Un camionista la intravede sulla scarpata dell’autostrada e pensa di averla sognata. Poi le luci del suo camion la intercetta­no di nuovo e capisce che non è un sogno: una donna con tacchi e gonna sta correndo a fianco dell’autostrada, ha il retro delle gambe sporco di fango. Le si ferma accanto, si china ad aprire la portiera dal lato del passeggero. «Ha bisogno di un passaggio?». Lei monta nella cabina del camion; all’interno c’è una chitarra, una busta aperta di erba, e tanti di quei contenitor­i di McDonald’s che non può che calpestarl­i come un bambino un mucchio di foglie. Si sistema sul sedile del camion, allaccia la cintura di sicurezza, si accoccola contro il finestrino. Lui dice: «Allora, cosa ti è successo?».

Poi è a casa e Mike la stringe a sé, le bacia le palpebre, i capelli. Lei lo abbraccia con forza, non lo lascerà mai andare. Lui la porta dalla polizia, lei compila una denuncia mentre beve cioccolata calda, poi passa vari minuti guardando i cristalli di zucchero sul fondo della tazza di polistirol­o.

Non racconta a nessuno di quel momento, quando aveva il coltello in mano — né alla polizia, né al suo fidanzato — ma è quel che ricorda più chiarament­e. Lo ricorda nei momenti privati e furiosi con Mike, dopo che sono sposati. Quando lui la afferra per i capelli o le tiene i polsi o la spinge contro un muro.

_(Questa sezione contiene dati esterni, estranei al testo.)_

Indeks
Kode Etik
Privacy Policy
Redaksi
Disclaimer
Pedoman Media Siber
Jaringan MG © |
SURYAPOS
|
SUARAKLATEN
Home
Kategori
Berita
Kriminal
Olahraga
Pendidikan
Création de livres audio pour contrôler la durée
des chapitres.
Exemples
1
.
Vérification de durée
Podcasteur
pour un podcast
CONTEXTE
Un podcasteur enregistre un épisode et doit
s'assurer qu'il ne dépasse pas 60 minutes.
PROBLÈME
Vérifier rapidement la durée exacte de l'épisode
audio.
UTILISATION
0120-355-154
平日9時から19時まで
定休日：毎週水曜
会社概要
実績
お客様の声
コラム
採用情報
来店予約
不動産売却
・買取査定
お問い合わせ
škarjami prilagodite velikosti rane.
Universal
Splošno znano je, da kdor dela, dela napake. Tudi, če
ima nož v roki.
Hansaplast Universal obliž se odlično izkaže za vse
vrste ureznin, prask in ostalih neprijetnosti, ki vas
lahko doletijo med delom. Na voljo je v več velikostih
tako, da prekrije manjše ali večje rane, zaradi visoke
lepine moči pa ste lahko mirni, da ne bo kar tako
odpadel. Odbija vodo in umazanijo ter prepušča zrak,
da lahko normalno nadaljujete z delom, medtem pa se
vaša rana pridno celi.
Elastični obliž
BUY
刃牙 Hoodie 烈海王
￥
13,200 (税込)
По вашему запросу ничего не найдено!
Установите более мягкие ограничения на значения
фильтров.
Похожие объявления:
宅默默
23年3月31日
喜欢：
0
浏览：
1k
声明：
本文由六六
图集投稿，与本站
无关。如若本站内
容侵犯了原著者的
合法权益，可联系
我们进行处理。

Anche di questo non parla con nessuno, chi le crederebbe? E poi lui non la picchia mai, non la soffoca, non prende mai un coltello dal cassetto della cucina.

Lei pensa: A volte vorrei che lo facesse.

E poi si ricorda di come guardava la propria mano come se non fosse sua, di come aveva paura, di come non ne avesse l’intenzione. Si ricorda di aver appoggiato la guancia sulla parte morbida e pulsante della testa del bambino, di averla sentita palpitare contro la sua pelle. Si ricorda che piangeva come piange suo marito ogni volta, al buio, prima che lei lo perdoni.